Understand Your Team’s Defensive System
22. What Defense is Your Team Running?
An obvious but important question.
A lot of times a youth basketball coach will install a defense by explaining how it works, but never directly telling the players what it is.
Make sure you find out what the coach is running so that you can go home and learn more about the defense you’re going to be playing.
Study it until you understand it completely. You never want to get lost when you’re playing defense.
Once you’ve gained deep knowledge of what to do on the defensive end of the floor, the coach will be able to trust you to make the right decisions and that will usually lead to an increase in court time.
23. How Does Your Team Defend the Pick and Roll?
The pick and roll is arguably the most effective action in basketball.
In order to be a great defender, you must know how your team’s defense is designed to defend it.

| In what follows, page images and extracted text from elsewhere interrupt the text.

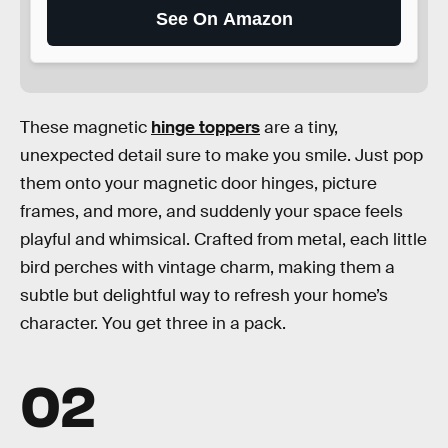
See On Amazon
These magnetic
hinge toppers
are a tiny,
unexpected detail sure to make you smile. Just pop
them onto your magnetic door hinges, picture
frames, and more, and suddenly your space feels
playful and whimsical. Crafted from metal, each little
bird perches with vintage charm, making them a
subtle but delightful way to refresh your home’s
character. You get three in a pack.
02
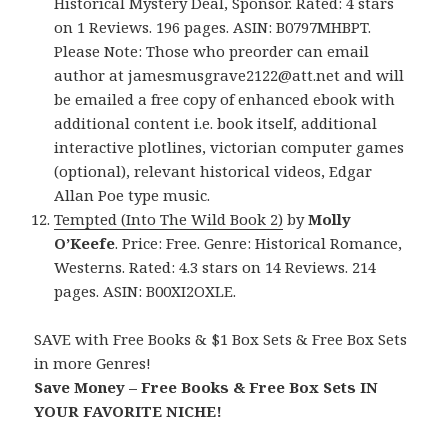
Historical Mystery Deal, Sponsor. Rated: 4 stars
on 1 Reviews. 196 pages. ASIN: B0797MHBPT.
Please Note: Those who preorder can email
author at jamesmusgrave2122@att.net and will
be emailed a free copy of enhanced ebook with
additional content i.e. book itself, additional
interactive plotlines, victorian computer games
(optional), relevant historical videos, Edgar
Allan Poe type music.
Tempted (Into The Wild Book 2)
by
Molly
O’Keefe
. Price: Free. Genre: Historical Romance,
Westerns. Rated: 4.3 stars on 14 Reviews. 214
pages. ASIN: B00XI2OXLE.
SAVE with Free Books & $1 Box Sets & Free Box Sets
in more Genres!
Save Money – Free Books & Free Box Sets IN
YOUR FAVORITE NICHE!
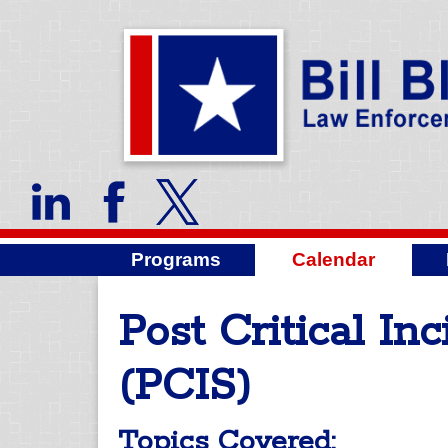
Programs
Calendar
Post Critical In
(PCIS)
Topics Covered:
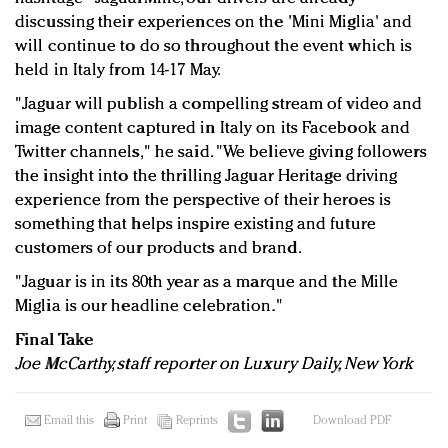
discussing their experiences on the 'Mini Miglia' and
will continue to do so throughout the event which is
held in Italy from 14-17 May.
"Jaguar will publish a compelling stream of video and
image content captured in Italy on its Facebook and
Twitter channels," he said. "We believe giving followers
the insight into the thrilling Jaguar Heritage driving
experience from the perspective of their heroes is
something that helps inspire existing and future
customers of our products and brand.
"Jaguar is in its 80th year as a marque and the Mille
Miglia is our headline celebration."
Final Take
Joe McCarthy, staff reporter on Luxury Daily, New York
Email this
Print
Reprints
Download PDF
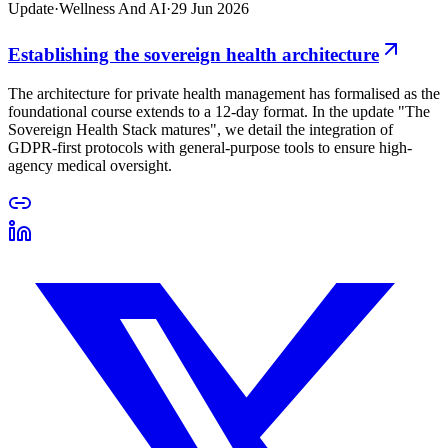
Update
·
Wellness And AI
·
29 Jun 2026
Establishing the sovereign health architecture
The architecture for private health management has formalised as the
foundational course extends to a 12-day format. In the update "The
Sovereign Health Stack matures", we detail the integration of
GDPR-first protocols with general-purpose tools to ensure high-
agency medical oversight.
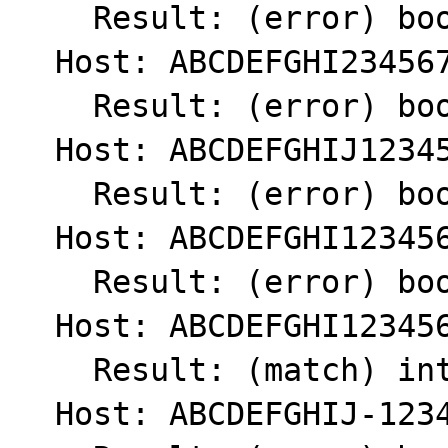
    Result: (error) bool(false)

  Host: ABCDEFGHI234567890.

    Result: (error) bool(false)

  Host: ABCDEFGHIJ1234567890

    Result: (error) bool(false)

  Host: ABCDEFGHI1234567890

    Result: (error) bool(false)

  Host: ABCDEFGHI123456789

    Result: (match) int(1)

  Host: ABCDEFGHIJ-1234567890
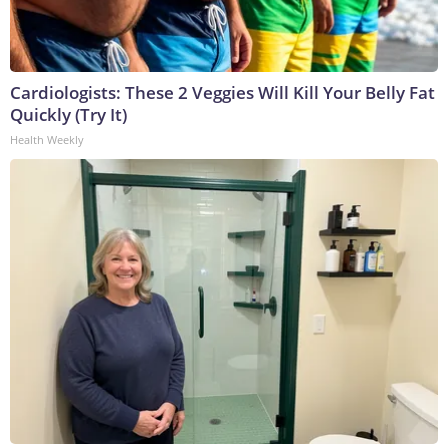
Cardiologists: These 2 Veggies Will Kill Your Belly Fat
Quickly (Try It)
Health Weekly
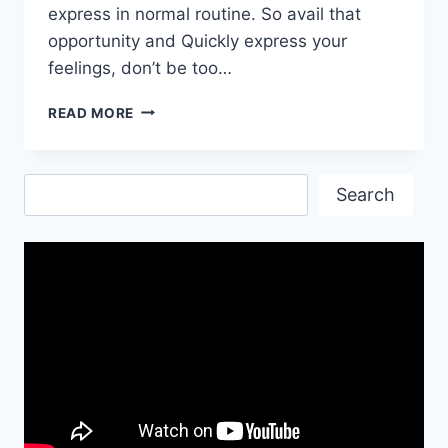
express in normal routine. So avail that
opportunity and Quickly express your
feelings, don’t be too…
HAPPY
READ MORE
BIRTHDAY|
HAPPY
BIRTHDAY
Search
IMAGES|
Search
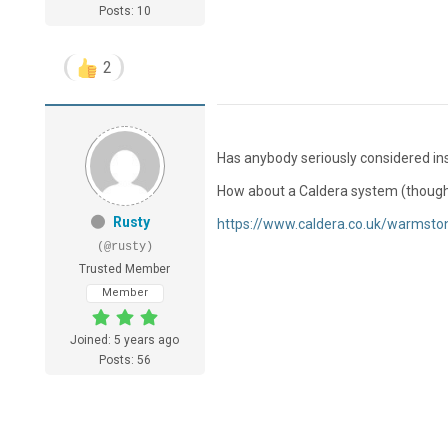
Posts: 10
2
Has anybody seriously considered in
How about a Caldera system (though I
Rusty
https://www.caldera.co.uk/warmsto
(@rusty)
Trusted Member
Member
Joined: 5 years ago
Posts: 56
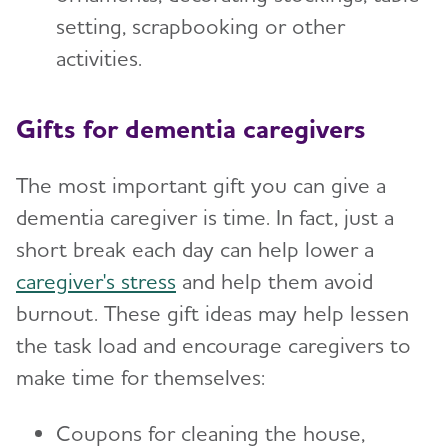
setting, scrapbooking or other
activities.
Gifts for dementia caregivers
The most important gift you can give a
dementia caregiver is time. In fact, just a
short break each day can help lower a
caregiver's stress
and help them avoid
burnout. These gift ideas may help lessen
the task load and encourage caregivers to
make time for themselves:
Coupons for cleaning the house,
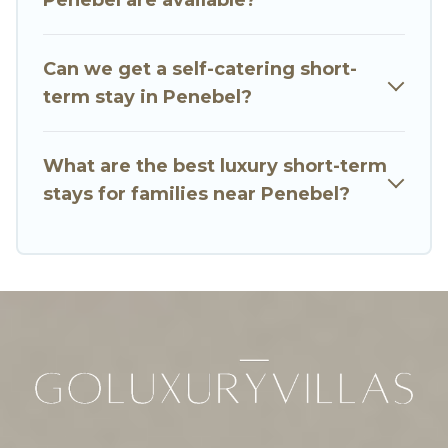
vary according to your needs. Whatever your
style or budget is, Go Luxury Villas has got you
Can we get a self-catering short-
covered; all you have to do is use our search and
term stay in Penebel?
filter tool to find the right rental in a matter of
minutes.
What are the best luxury short-term
Go Luxury Villas makes it easy to compare,
stays for families near Penebel?
discover and book short-term accommodations,
including pet-friendly places to stay, in Penebel
that is within your budget. Go Luxury Villas helps
you save time, and gives you hassle-free
booking for your favorite short stay home.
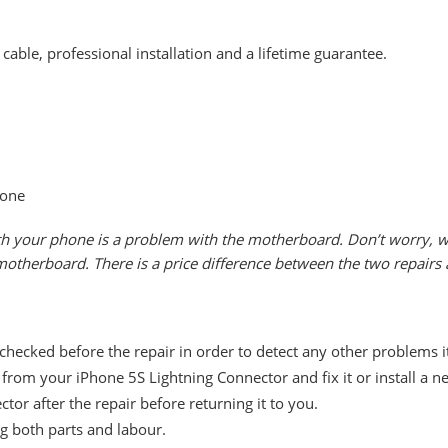
cable, professional installation and a lifetime guarantee.
hone
th your phone is a problem with the motherboard. Don’t worry, we 
e motherboard. There is a price difference between the two repairs
 checked before the repair in order to detect any other problems 
rom your iPhone 5S Lightning Connector and fix it or install a n
tor after the repair before returning it to you.
ng both parts and labour.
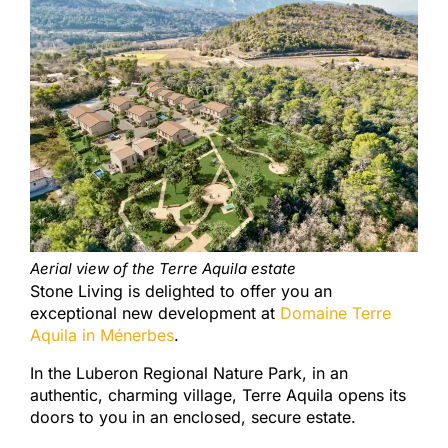
Aerial view of the Terre Aquila estate
Stone Living is delighted to offer you an
exceptional new development at
Domaine Terre
Aquila in Ménerbes
.
In the Luberon Regional Nature Park, in an
authentic, charming village, Terre Aquila opens its
doors to you in an enclosed, secure estate.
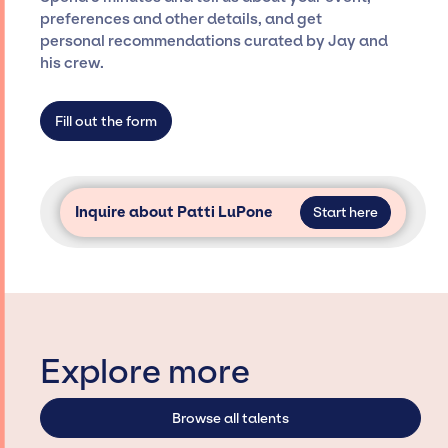
Siegan Presents is not restricted to working
preferences and other details, and get
only with specific artists or talents from a
personal recommendations curated by Jay and
dedicated agency roster, which means we do
his crew.
not have limitations on the talent we can
access and secure for events.
Fill out the form
Inquire about Patti LuPone
Start here
Explore more
Browse all talents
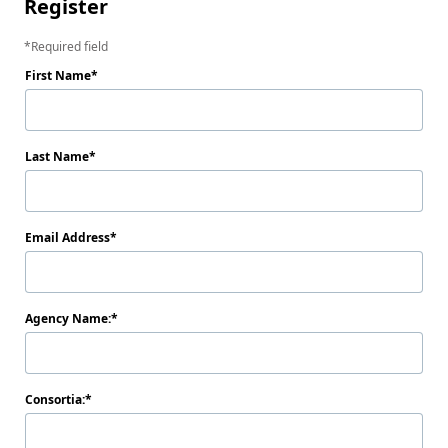
Register
Required field
First Name
Last Name
Email Address
Agency Name:
Consortia:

Depending on the age and skill level of your opponents, some coaches will choose to go under the screen, over the screen, or even switch the screen.
Some teams will have different defensive actions depending on where the basketball is on the court or even depending on which offensive players are involved in the screen.

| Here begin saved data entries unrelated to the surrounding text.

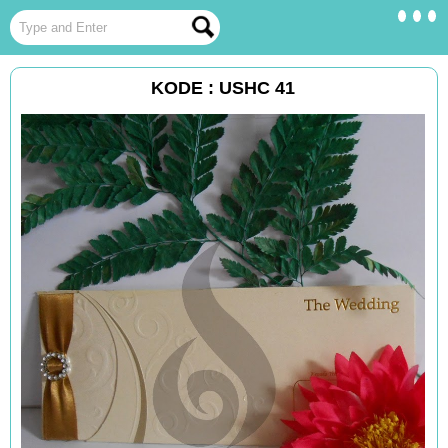
KODE : USHC 41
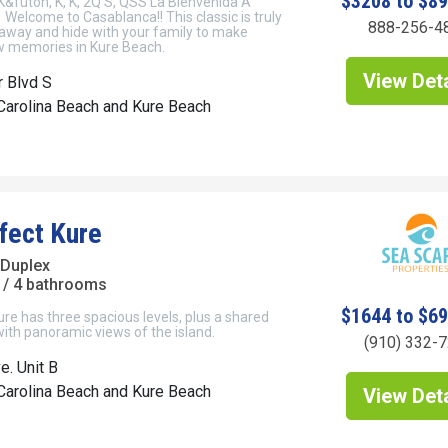
$3208 to $8
K&futon, K, K, 2Q'S, QSS La Bienvenida A
elcome to Casablanca!! This classic is truly
888-256-4
 away and hide with your family to make
 memories in Kure Beach.
View Deta
r Blvd S
Carolina Beach and Kure Beach
fect Kure
 Duplex
/ 4 bathrooms
$1644 to $6
re has three spacious levels, plus a shared
ith panoramic views of the island.
(910) 332-
e. Unit B
Carolina Beach and Kure Beach
View Deta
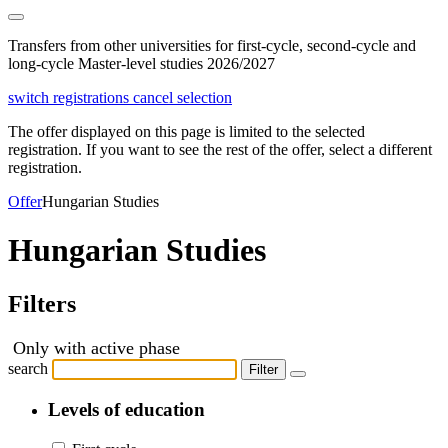
Transfers from other universities for first-cycle, second-cycle and
long-cycle Master-level studies 2026/2027
switch registrations
cancel selection
The offer displayed on this page is limited to the selected
registration. If you want to see the rest of the offer, select a different
registration.
Offer
Hungarian Studies
Hungarian Studies
Filters
Only with active phase
search
Filter
Levels of education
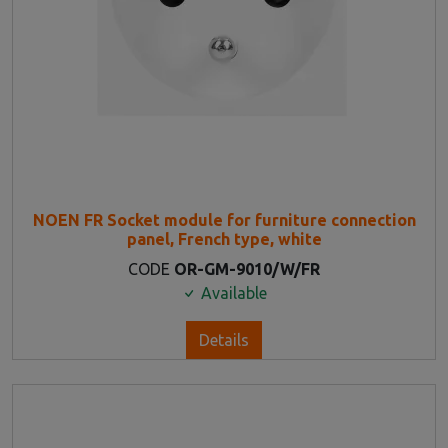
NOEN FR Socket module for furniture connection
panel, French type, white
CODE
OR-GM-9010/W/FR
Available
Details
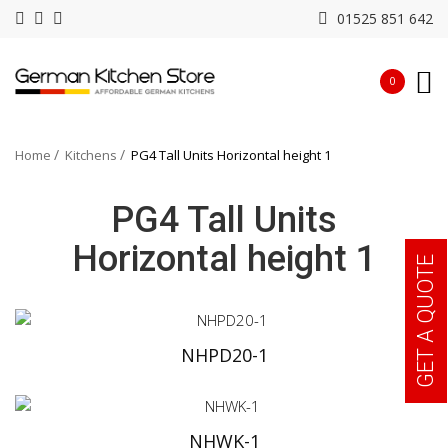
01525 851 642
0
Home
Kitchens
PG4 Tall Units Horizontal height 1
PG4 Tall Units
Horizontal height 1
GET A QUOTE
NHPD20-1
NHWK-1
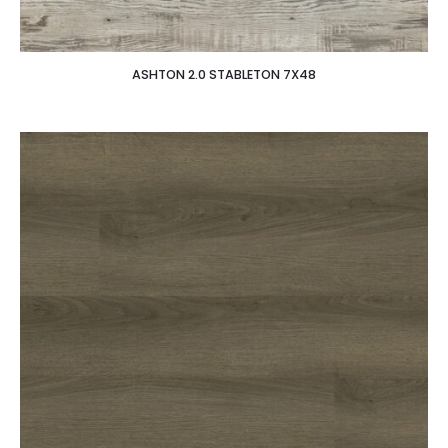
ASHTON 2.0 STABLETON 7X48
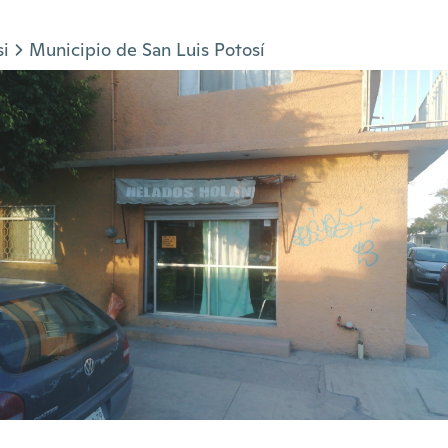
si
Municipio de San Luis Potosí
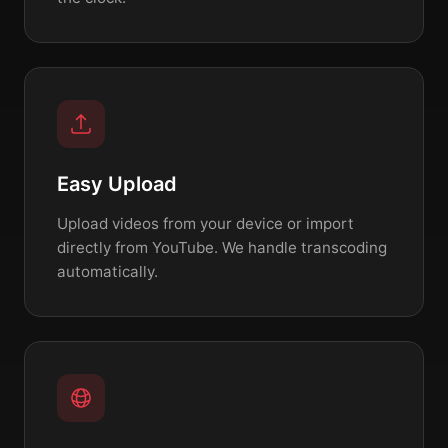
Easy Upload
Upload videos from your device or import
directly from YouTube. We handle transcoding
automatically.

Failure to defend the pick and roll correctly will almost always lead to an open shot from the offensive team.
If this is something you need to ask and clarify with your coach, do it.
24. What Are the Defensive Rotations?
“Defense is all about helping. No one can guard a good dribbler, you have to walk kids through how to help and then how to help the helper” – Bob Knight
Being able to rotate correctly and immediately on defense is by far the hardest part of defense for most players.
Players get stuck in the ‘this is my man and I have to stop them from scoring’ mentality and forget that basketball isn’t played individually. It’s played as a team.
There are going to be breakdowns in the defense from time to time and players must be ready and willing to rotate off their player and help out their teammates.
Therefore, having complete understanding of the defensive rotations is incredibly important for a great defender.
The most common rotations that are when there’s a baseline drive.
The help defender on split-line needs to rotate across to prevent the layup and then the high defender needs to rotate down to stop the pass to the helper’s defender.
25. How Are You Defending the Post?
Every single player on the team must understand the rules on defending players in the post.
This includes the guards on the team.
Whenever I help out coaches with tall and strong guards on their team, I always recommend they use them in the post. The opposition guards never know what to do because they’ve never been taught post defense!
Specifically, all players must understand how to front the post, 1/2 front from either side, and how to play behind.
How your team uses these tactics in games is up to the coach and the defensive system used by the team.
Ensure that all players know exactly what to do if they get stuck in a post defense situation.